_Work task_
Every record below is to be restated word for word.

Extracted page text data
★ ★ ★
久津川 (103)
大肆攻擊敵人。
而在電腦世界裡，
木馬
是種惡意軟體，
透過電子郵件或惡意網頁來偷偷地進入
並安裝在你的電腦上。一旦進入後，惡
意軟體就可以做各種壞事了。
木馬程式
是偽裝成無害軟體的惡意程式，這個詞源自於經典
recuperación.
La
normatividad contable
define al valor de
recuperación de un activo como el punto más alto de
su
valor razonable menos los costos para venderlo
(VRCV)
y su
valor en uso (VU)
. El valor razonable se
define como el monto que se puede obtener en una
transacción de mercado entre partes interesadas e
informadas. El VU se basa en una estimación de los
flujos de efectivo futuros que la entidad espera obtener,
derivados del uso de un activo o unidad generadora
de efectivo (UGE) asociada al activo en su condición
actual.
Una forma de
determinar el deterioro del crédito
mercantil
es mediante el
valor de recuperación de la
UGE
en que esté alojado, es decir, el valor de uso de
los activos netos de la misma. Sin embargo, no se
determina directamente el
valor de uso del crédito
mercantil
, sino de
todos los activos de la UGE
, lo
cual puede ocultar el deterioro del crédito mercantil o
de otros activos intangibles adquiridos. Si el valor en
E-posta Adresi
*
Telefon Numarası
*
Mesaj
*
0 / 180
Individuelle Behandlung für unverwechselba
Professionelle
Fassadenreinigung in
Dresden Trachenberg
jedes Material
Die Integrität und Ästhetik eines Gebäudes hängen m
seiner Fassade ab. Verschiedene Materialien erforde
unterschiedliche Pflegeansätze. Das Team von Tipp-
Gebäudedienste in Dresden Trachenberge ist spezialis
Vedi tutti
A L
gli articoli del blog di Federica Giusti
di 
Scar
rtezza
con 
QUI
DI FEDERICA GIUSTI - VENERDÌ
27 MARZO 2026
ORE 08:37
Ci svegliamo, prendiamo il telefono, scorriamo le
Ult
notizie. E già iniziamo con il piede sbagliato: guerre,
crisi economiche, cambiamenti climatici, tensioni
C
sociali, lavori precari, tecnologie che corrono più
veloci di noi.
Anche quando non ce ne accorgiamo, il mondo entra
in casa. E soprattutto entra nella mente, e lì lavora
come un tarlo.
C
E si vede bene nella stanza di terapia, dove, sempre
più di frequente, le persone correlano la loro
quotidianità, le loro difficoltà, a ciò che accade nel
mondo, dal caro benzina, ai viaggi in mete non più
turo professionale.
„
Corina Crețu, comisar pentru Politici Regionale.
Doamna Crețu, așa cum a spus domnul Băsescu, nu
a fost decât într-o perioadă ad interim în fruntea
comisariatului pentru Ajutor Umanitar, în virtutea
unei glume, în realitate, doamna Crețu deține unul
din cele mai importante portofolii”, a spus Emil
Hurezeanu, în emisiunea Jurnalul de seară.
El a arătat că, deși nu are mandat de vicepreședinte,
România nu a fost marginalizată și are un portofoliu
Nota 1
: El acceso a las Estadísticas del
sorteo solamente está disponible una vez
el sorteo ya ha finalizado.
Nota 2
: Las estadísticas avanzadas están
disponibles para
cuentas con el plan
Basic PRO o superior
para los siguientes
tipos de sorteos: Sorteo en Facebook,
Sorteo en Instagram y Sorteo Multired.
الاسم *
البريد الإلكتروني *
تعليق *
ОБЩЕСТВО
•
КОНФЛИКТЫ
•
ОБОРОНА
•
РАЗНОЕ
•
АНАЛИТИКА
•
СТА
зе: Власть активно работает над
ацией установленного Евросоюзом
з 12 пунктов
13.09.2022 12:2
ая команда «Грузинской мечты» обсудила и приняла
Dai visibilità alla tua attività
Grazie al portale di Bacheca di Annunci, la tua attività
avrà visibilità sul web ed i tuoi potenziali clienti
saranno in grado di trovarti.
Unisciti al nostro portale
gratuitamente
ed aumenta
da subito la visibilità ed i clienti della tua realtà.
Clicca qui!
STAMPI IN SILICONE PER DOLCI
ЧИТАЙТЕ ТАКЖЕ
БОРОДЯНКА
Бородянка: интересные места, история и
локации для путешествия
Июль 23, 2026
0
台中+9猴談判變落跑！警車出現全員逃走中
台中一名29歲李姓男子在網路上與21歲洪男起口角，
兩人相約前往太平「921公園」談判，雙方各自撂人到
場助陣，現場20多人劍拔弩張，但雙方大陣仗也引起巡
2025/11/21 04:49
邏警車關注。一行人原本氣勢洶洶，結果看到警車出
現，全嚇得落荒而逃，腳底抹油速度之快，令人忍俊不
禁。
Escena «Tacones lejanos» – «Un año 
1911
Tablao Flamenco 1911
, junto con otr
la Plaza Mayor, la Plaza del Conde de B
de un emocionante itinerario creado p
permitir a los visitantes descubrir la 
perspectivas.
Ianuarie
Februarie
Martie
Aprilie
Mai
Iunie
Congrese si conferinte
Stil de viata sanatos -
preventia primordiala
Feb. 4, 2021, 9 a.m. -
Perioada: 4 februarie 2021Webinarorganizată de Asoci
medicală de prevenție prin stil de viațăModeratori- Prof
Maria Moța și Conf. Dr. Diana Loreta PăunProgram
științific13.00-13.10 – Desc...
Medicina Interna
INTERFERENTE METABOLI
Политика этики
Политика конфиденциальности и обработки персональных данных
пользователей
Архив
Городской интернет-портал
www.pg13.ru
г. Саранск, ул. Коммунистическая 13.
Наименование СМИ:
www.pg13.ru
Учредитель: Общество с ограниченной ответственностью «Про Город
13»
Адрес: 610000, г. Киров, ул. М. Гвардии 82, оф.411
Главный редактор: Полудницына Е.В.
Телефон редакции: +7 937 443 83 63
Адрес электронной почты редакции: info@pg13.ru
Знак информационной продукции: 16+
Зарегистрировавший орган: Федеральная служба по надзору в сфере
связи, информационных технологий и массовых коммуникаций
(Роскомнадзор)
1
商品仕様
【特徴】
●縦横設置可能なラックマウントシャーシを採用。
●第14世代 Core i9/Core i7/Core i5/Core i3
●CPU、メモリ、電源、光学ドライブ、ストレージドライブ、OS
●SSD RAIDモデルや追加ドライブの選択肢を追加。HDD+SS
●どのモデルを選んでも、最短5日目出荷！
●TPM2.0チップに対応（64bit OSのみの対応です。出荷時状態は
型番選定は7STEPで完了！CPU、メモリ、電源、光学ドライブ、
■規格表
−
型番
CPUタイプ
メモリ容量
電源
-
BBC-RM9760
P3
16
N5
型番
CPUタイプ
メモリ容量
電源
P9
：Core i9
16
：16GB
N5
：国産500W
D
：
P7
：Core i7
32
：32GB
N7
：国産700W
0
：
★ ★ ★
_The answer_
久津川 (103)
大肆攻擊敵人。
而在電腦世界裡，
木馬
是種惡意軟體，
透過電子郵件或惡意網頁來偷偷地進入
並安裝在你的電腦上。一旦進入後，惡
意軟體就可以做各種壞事了。
木馬程式
是偽裝成無害軟體的惡意程式，這個詞源自於經典
recuperación.
La
normatividad contable
define al valor de
recuperación de un activo como el punto más alto de
su
valor razonable menos los costos para venderlo
(VRCV)
y su
valor en uso (VU)
. El valor razonable se
define como el monto que se puede obtener en una
transacción de mercado entre partes interesadas e
informadas. El VU se basa en una estimación de los
flujos de efectivo futuros que la entidad espera obtener,
derivados del uso de un activo o unidad generadora
de efectivo (UGE) asociada al activo en su condición
actual.
Una forma de
determinar el deterioro del crédito
mercantil
es mediante el
valor de recuperación de la
UGE
en que esté alojado, es decir, el valor de uso de
los activos netos de la misma. Sin embargo, no se
determina directamente el
valor de uso del crédito
mercantil
, sino de
todos los activos de la UGE
, lo
cual puede ocultar el deterioro del crédito mercantil o
de otros activos intangibles adquiridos. Si el valor en
E-posta Adresi
*
Telefon Numarası
*
Mesaj
*
0 / 180
Individuelle Behandlung für unverwechselba
Professionelle
Fassadenreinigung in
Dresden Trachenberg
jedes Material
Die Integrität und Ästhetik eines Gebäudes hängen m
seiner Fassade ab. Verschiedene Materialien erforde
unterschiedliche Pflegeansätze. Das Team von Tipp-
Gebäudedienste in Dresden Trachenberge ist spezialis
Vedi tutti
A L
gli articoli del blog di Federica Giusti
di 
Scar
rtezza
con 
QUI
DI FEDERICA GIUSTI - VENERDÌ
27 MARZO 2026
ORE 08:37
Ci svegliamo, prendiamo il telefono, scorriamo le
Ult
notizie. E già iniziamo con il piede sbagliato: guerre,
crisi economiche, cambiamenti climatici, tensioni
C
sociali, lavori precari, tecnologie che corrono più
veloci di noi.
Anche quando non ce ne accorgiamo, il mondo entra
in casa. E soprattutto entra nella mente, e lì lavora
come un tarlo.
C
E si vede bene nella stanza di terapia, dove, sempre
più di frequente, le persone correlano la loro
quotidianità, le loro difficoltà, a ciò che accade nel
mondo, dal caro benzina, ai viaggi in mete non più
turo professionale.
„
Corina Crețu, comisar pentru Politici Regionale.
Doamna Crețu, așa cum a spus domnul Băsescu, nu
a fost decât într-o perioadă ad interim în fruntea
comisariatului pentru Ajutor Umanitar, în virtutea
unei glume, în realitate, doamna Crețu deține unul
din cele mai importante portofolii”, a spus Emil
Hurezeanu, în emisiunea Jurnalul de seară.
El a arătat că, deși nu are mandat de vicepreședinte,
România nu a fost marginalizată și are un portofoliu
Nota 1
: El acceso a las Estadísticas del
sorteo solamente está disponible una vez
el sorteo ya ha finalizado.
Nota 2
: Las estadísticas avanzadas están
disponibles para
cuentas con el plan
Basic PRO o superior
para los siguientes
tipos de sorteos: Sorteo en Facebook,
Sorteo en Instagram y Sorteo Multired.
الاسم *
البريد الإلكتروني *
تعليق *
ОБЩЕСТВО
•
КОНФЛИКТЫ
•
ОБОРОНА
•
РАЗНОЕ
•
АНАЛИТИКА
•
СТА
зе: Власть активно работает над
ацией установленного Евросоюзом
з 12 пунктов
13.09.2022 12:2
ая команда «Грузинской мечты» обсудила и приняла
Dai visibilità alla tua attività
Grazie al portale di Bacheca di Annunci, la tua attività
avrà visibilità sul web ed i tuoi potenziali clienti
saranno in grado di trovarti.
Unisciti al nostro portale
gratuitamente
ed aumenta
da subito la visibilità ed i clienti della tua realtà.
Clicca qui!
STAMPI IN SILICONE PER DOLCI
ЧИТАЙТЕ ТАКЖЕ
БОРОДЯНКА
Бородянка: интересные места, история и
локации для путешествия
Июль 23, 2026
0
台中+9猴談判變落跑！警車出現全員逃走中
台中一名29歲李姓男子在網路上與21歲洪男起口角，
兩人相約前往太平「921公園」談判，雙方各自撂人到
場助陣，現場20多人劍拔弩張，但雙方大陣仗也引起巡
2025/11/21 04:49
邏警車關注。一行人原本氣勢洶洶，結果看到警車出
現，全嚇得落荒而逃，腳底抹油速度之快，令人忍俊不
禁。
Escena «Tacones lejanos» – «Un año 
1911
Tablao Flamenco 1911
, junto con otr
la Plaza Mayor, la Plaza del Conde de B
de un emocionante itinerario creado p
permitir a los visitantes descubrir la 
perspectivas.
Ianuarie
Februarie
Martie
Aprilie
Mai
Iunie
Congrese si conferinte
Stil de viata sanatos -
preventia primordiala
Feb. 4, 2021, 9 a.m. -
Perioada: 4 februarie 2021Webinarorganizată de Asoci
medicală de prevenție prin stil de viațăModeratori- Prof
Maria Moța și Conf. Dr. Diana Loreta PăunProgram
științific13.00-13.10 – Desc...
Medicina Interna
INTERFERENTE METABOLI
Политика этики
Политика конфиденциальности и обработки персональных данных
пользователей
Архив
Городской интернет-портал
www.pg13.ru
г. Саранск, ул. Коммунистическая 13.
Наименование СМИ:
www.pg13.ru
Учредитель: Общество с ограниченной ответственностью «Про Город
13»
Адрес: 610000, г. Киров, ул. М. Гвардии 82, оф.411
Главный редактор: Полудницына Е.В.
Телефон редакции: +7 937 443 83 63
Адрес электронной почты редакции: info@pg13.ru
Знак информационной продукции: 16+
Зарегистрировавший орган: Федеральная служба по надзору в сфере
связи, информационных технологий и массовых коммуникаций
(Роскомнадзор)
1
商品仕様
【特徴】
●縦横設置可能なラックマウントシャーシを採用。
●第14世代 Core i9/Core i7/Core i5/Core i3
●CPU、メモリ、電源、光学ドライブ、ストレージドライブ、OS
●SSD RAIDモデルや追加ドライブの選択肢を追加。HDD+SS
●どのモデルを選んでも、最短5日目出荷！
●TPM2.0チップに対応（64bit OSのみの対応です。出荷時状態は
型番選定は7STEPで完了！CPU、メモリ、電源、光学ドライブ、
■規格表
−
型番
CPUタイプ
メモリ容量
電源
-
BBC-RM9760
P3
16
N5
型番
CPUタイプ
メモリ容量
電源
P9
：Core i9
16
：16GB
N5
：国産500W
D
：
P7
：Core i7
32
：32GB
N7
：国産700W
0
：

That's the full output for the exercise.